Monday the Senate came within a vote of splitting the budget bill in two, after a senator who had been leaning in favour of the amendment decided at the last minute to abstain. Appetite whetted, senators voted Wednesday to amend it in another way, deleting a provision that would have allowed federal excise taxes on alcohol to rise in line with inflation.
There was a distinct whiff of rebellion in the air: “I keep hearing that we should yield to (the House),” said Sen. Serge Joyal in debate. “Well, I’m sorry.” (A Canadian-style rebellion, that is, complete with apologies.)
The Commons having sent the bill back to the Senate in its original form, the Senate then refused to take it up, at least initially. At time of writing it was not clear when, or whether, Sen. Joyal’s colleagues would yield. But however this latest confrontation may be resolved, the two Houses are on a rising arc of brinksmanship.
Sometimes the Commons defers; sometimes the Senate does. But there is no assurance that a crisis can be dodged forever. It is not at all clear the inmates of the Upper House acknowledge any limitations on their role, as a body of appointees, versus that of the elected Commons. Nor do their apologists: for every one who dismisses concerns that the new “independent, merit-based” Senate might veto the Commons as fear-mongering, there is another who wonders why anyone would object if they did.
But if senators are in danger of overstepping their bounds procedurally, that is not to say their criticisms are without merit in substantive terms.
The excise tax dispute might seem a small matter — there have been calculations that it would cost consumers perhaps an extra couple of dollars annually apiece — but the principle that taxes should not be raised except by the express authority of the people’s elected representatives is an ancient one, and one the elected representatives might themselves have been a little more eager to defend.
More serious are the issues that prompted senators to demand the bill — another of those enormous omnibus bills the Liberals had promised to eschew — be divided: specifically, to enable consideration of legislation to create the new Canada Infrastructure Bank on its own, rather than as part of the overall budget package.
This would be advisable simply as a matter of proper parliamentary procedure; that the Commons failed to do so is all the more lamentable in light of the many questions that have been raised about the bank.
Ostensibly the bank, as a Crown corporation, is supposed to be at arm’s length from the government, to provide assurance to the private investors from whom it hopes to raise tens of billions of dollars in capital that their investments will not be subject to political interference.
Ostensibly, too, its investments are supposed to be based on market principles, meaning private capital is rewarded only commensurate with the risk it assumes: if investors should not be at risk of having their capital confiscated by some politically-motivated decision, neither should they be, in effect, subsidized by government guarantees.

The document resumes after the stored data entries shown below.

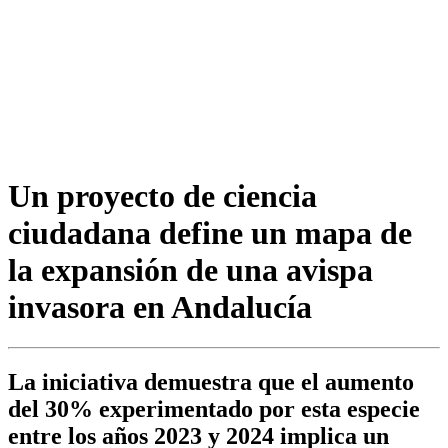
Un proyecto de ciencia
ciudadana define un mapa de
la expansión de una avispa
invasora en Andalucía
La iniciativa demuestra que el aumento
del 30% experimentado por esta especie
entre los años 2023 y 2024 implica un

The ultimate objective, after all, is not merely to move such investments off the federal balance sheet — though that is a worthwhile goal in itself: the more that scarce tax dollars are used to pay for things that could be paid for in other ways, the less there is left to pay for the things that can only be paid for through taxes — but to subject them to market tests of demand. If, that is, the revenues accruing to any particular capital investment come from charges to their users — for example, road tolls — decisions on which projects to invest in will tend to focus on projects for which there are actual users. If, conversely, the people who use a road or bridge do not think it worth as much, measured by their willingness to pay for it, as it cost to build, chances are it shouldn’t be built.

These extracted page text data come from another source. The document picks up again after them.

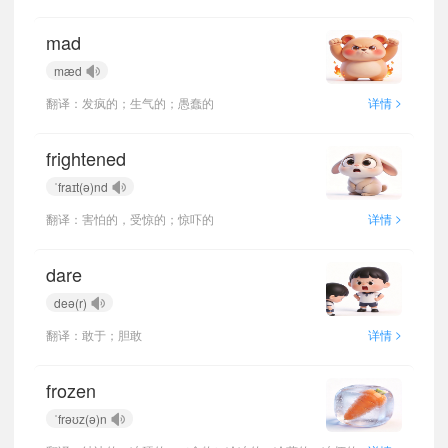
mad
mæd
>
翻译：发疯的；生气的；愚蠢的
详情
frightened
ˈfraɪt(ə)nd
>
翻译：害怕的，受惊的；惊吓的
详情
dare
deə(r)
>
翻译：敢于；胆敢
详情
frozen
ˈfrəʊz(ə)n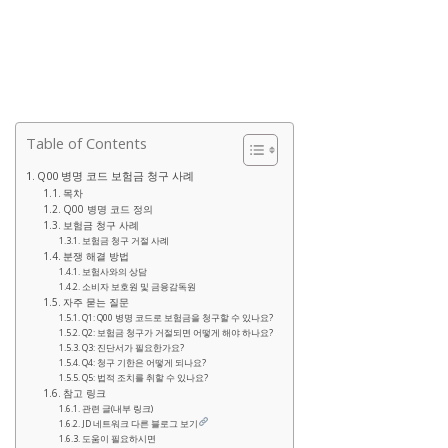
Table of Contents
Q00 병명 코드 보험금 청구 사례
목차
Q00 병명 코드 정의
보험금 청구 사례
보험금 청구 거절 사례
분쟁 해결 방법
보험사와의 상담
소비자 보호원 및 금융감독원
자주 묻는 질문
Q1: Q00 병명 코드로 보험금을 청구할 수 있나요?
Q2: 보험금 청구가 거절되면 어떻게 해야 하나요?
Q3: 진단서가 필요한가요?
Q4: 청구 기한은 어떻게 되나요?
Q5: 법적 조치를 취할 수 있나요?
참고 링크
관련 글(내부 링크)
JD 네트워크 다른 블로그 보기
도움이 필요하시면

But all of this depends heavily on those two “ostensiblys.” And the more we have learned about the government’s plans for the infrastructure bank, the more doubtful it has seemed whether those conditions would in fact be met.

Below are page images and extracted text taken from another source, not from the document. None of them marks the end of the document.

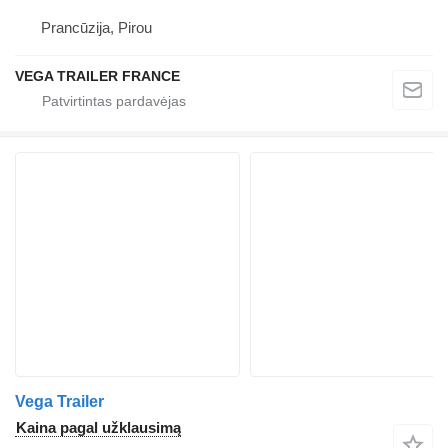
Prancūzija, Pirou
VEGA TRAILER FRANCE
Vega Trailer
Kaina pagal užklausimą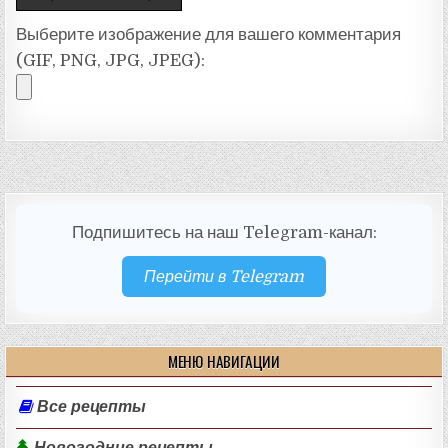
Выберите изображение для вашего комментария
(GIF, PNG, JPG, JPEG):
Подпишитесь на наш Telegram-канал:
Перейти в Telegram
МЕНЮ НАВИГАЦИИ
Все рецепты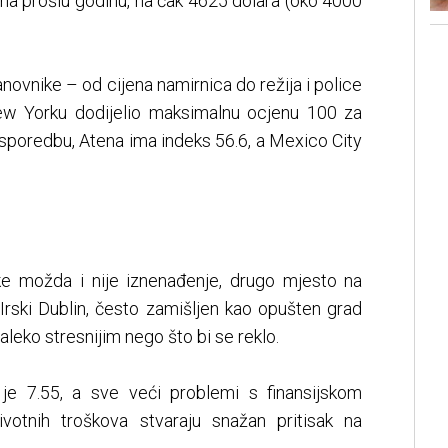
 na prošlu godinu, na čak 4625 dolara (oko 4000
anovnike – od cijena namirnica do režija i police
ew Yorku dodijelio maksimalnu ocjenu 100 za
usporedbu, Atena ima indeks 56.6, a Mexico City
e možda i nije iznenađenje, drugo mjesto na
Irski Dublin, često zamišljen kao opušten grad
leko stresnijim nego što bi se reklo.
 je 7.55, a sve veći problemi s finansijskom
životnih troškova stvaraju snažan pritisak na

An early warning sign was the government’s declared intent to mix public with private funding: while most of the money it hopes to raise would come from private investors, a fifth or more of it — $35 billion — would come from the federal treasury. That’s certainly better than the federal government raising, and spending, all of it, but should perhaps have been a signal that something was amiss.
And since then we have learned that in fact the bank’s board would not be as independent as all that — that the federal cabinet would have the power to overrule its decisions and fire its directors. Likewise there have been reports that, indeed, public funds would be used to make up the difference in the event that a project failed to deliver the promised return to investors: in effect, transferring the risk to the public.
“Public risk for private profit” is not exactly a winning slogan. Far better to take the bank back into the shop over the summer for some retooling, making it both more truly independent and more truly private than the ungainly pushmi-pullyu the government envisions.
Naturally, as a democrat I insist the Senate yields to the Commons. But as a taxpayer, I might not be entirely put out if the government took the opportunity for some sober second thought of its own.